### MATERIAL SUPPLIED
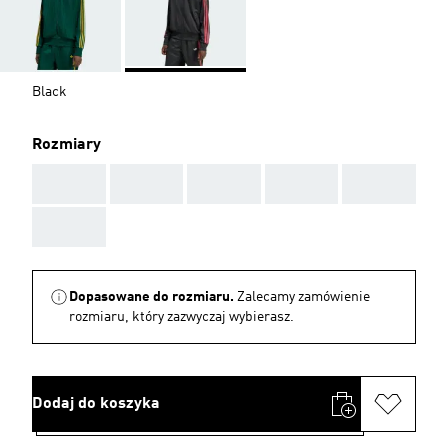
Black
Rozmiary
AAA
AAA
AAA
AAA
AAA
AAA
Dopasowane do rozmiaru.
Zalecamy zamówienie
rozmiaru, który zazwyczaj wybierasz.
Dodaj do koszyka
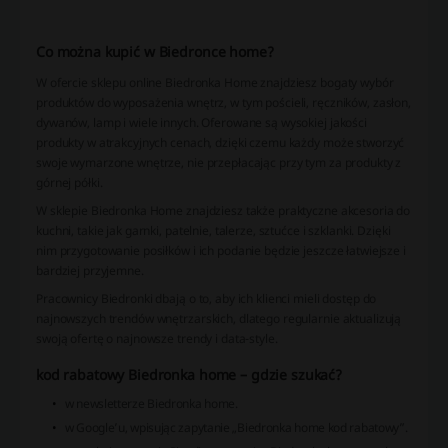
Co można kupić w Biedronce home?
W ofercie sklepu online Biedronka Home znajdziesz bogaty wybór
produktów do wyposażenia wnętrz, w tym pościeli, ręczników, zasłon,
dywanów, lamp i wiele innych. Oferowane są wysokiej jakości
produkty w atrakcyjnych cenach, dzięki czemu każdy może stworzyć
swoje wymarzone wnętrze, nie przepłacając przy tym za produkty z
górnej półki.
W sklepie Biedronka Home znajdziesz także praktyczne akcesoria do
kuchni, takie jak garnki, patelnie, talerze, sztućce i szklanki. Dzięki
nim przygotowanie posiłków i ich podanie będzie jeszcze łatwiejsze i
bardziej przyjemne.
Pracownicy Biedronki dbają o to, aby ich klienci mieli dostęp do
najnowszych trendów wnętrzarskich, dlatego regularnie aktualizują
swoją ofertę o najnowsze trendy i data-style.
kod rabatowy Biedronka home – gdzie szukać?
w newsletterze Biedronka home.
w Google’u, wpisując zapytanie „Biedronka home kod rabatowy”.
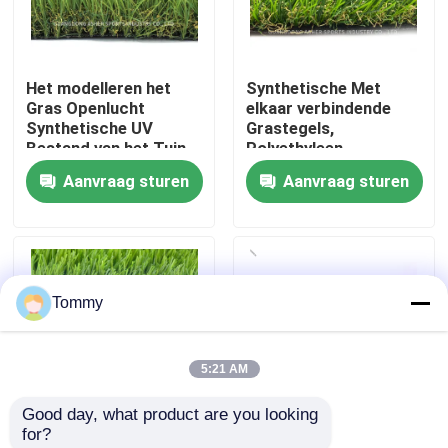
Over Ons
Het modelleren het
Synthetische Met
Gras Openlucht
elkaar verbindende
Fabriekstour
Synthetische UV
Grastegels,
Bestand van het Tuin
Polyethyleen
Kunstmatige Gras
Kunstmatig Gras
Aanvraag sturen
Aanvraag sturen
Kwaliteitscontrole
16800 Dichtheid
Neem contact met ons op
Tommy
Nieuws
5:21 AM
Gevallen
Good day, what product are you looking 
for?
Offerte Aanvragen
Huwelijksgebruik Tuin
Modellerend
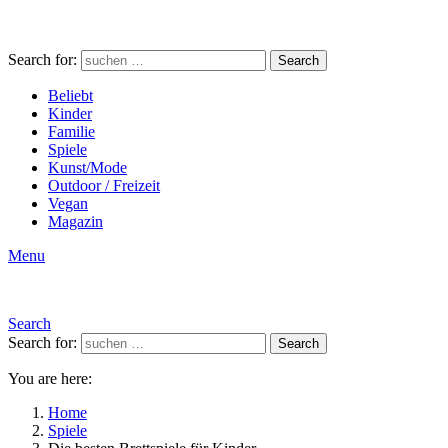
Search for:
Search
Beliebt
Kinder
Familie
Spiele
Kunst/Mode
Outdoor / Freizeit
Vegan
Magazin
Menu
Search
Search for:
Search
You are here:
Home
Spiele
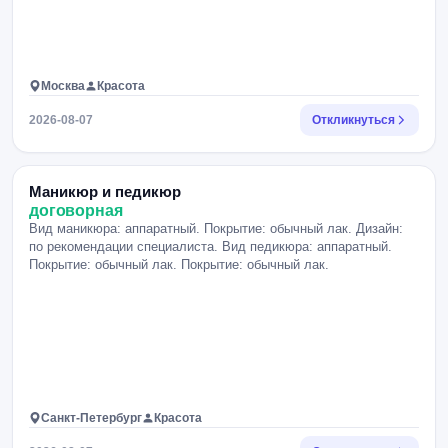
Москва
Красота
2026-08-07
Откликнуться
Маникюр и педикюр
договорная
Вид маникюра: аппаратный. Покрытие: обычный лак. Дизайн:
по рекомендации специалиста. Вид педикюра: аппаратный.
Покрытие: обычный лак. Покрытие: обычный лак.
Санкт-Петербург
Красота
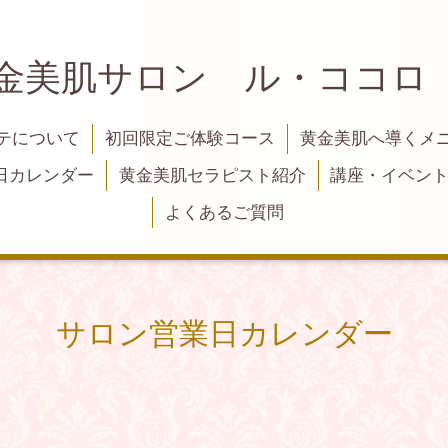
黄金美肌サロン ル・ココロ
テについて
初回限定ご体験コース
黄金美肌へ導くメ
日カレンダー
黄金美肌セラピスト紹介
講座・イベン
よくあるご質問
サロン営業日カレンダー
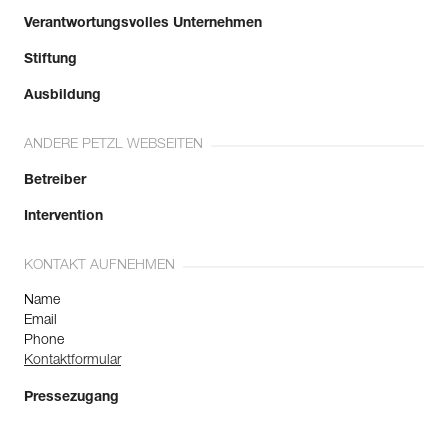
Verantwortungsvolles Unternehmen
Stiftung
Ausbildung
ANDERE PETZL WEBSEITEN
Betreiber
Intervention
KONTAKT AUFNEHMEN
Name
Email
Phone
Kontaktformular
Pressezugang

### WHAT THE TASK REQUIRES
Wherever an image sits in the data, omit it; everything else must be copied exactly.

### SOLUTION
Black
Rozmiary
AAA
AAA
AAA
AAA
AAA
AAA
Dopasowane do rozmiaru.
Zalecamy zamówienie
rozmiaru, który zazwyczaj wybierasz.
Dodaj do koszyka
Co można kupić w Biedronce home?
W ofercie sklepu online Biedronka Home znajdziesz bogaty wybór
produktów do wyposażenia wnętrz, w tym pościeli, ręczników, zasłon,
dywanów, lamp i wiele innych. Oferowane są wysokiej jakości
produkty w atrakcyjnych cenach, dzięki czemu każdy może stworzyć
swoje wymarzone wnętrze, nie przepłacając przy tym za produkty z
górnej półki.
W sklepie Biedronka Home znajdziesz także praktyczne akcesoria do
kuchni, takie jak garnki, patelnie, talerze, sztućce i szklanki. Dzięki
nim przygotowanie posiłków i ich podanie będzie jeszcze łatwiejsze i
bardziej przyjemne.
Pracownicy Biedronki dbają o to, aby ich klienci mieli dostęp do
najnowszych trendów wnętrzarskich, dlatego regularnie aktualizują
swoją ofertę o najnowsze trendy i data-style.
kod rabatowy Biedronka home – gdzie szukać?
w newsletterze Biedronka home.
w Google’u, wpisując zapytanie „Biedronka home kod rabatowy”.
Over Ons
Het modelleren het
Synthetische Met
Gras Openlucht
elkaar verbindende
Fabriekstour
Synthetische UV
Grastegels,
Bestand van het Tuin
Polyethyleen
Kunstmatige Gras
Kunstmatig Gras
Aanvraag sturen
Aanvraag sturen
Kwaliteitscontrole
16800 Dichtheid
Neem contact met ons op
Tommy
Nieuws
5:21 AM
Gevallen
Good day, what product are you looking 
for?
Offerte Aanvragen
Huwelijksgebruik Tuin
Modellerend
Search for:
Search
Beliebt
Kinder
Familie
Spiele
Kunst/Mode
Outdoor / Freizeit
Vegan
Magazin
Menu
Search
Search for:
Search
You are here:
Home
Spiele
Москва
Красота
2026-08-07
Откликнуться
Маникюр и педикюр
договорная
Вид маникюра: аппаратный. Покрытие: обычный лак. Дизайн:
по рекомендации специалиста. Вид педикюра: аппаратный.
Покрытие: обычный лак. Покрытие: обычный лак.
Санкт-Петербург
Красота
黄金美肌サロン ル・ココロ
テについて
初回限定ご体験コース
黄金美肌へ導くメ
日カレンダー
黄金美肌セラピスト紹介
講座・イベン
よくあるご質問
サロン営業日カレンダー
Verantwortungsvolles Unternehmen
Stiftung
Ausbildung
ANDERE PETZL WEBSEITEN
Betreiber
Intervention
KONTAKT AUFNEHMEN
Name
Email
Phone
Kontaktformular
Pressezugang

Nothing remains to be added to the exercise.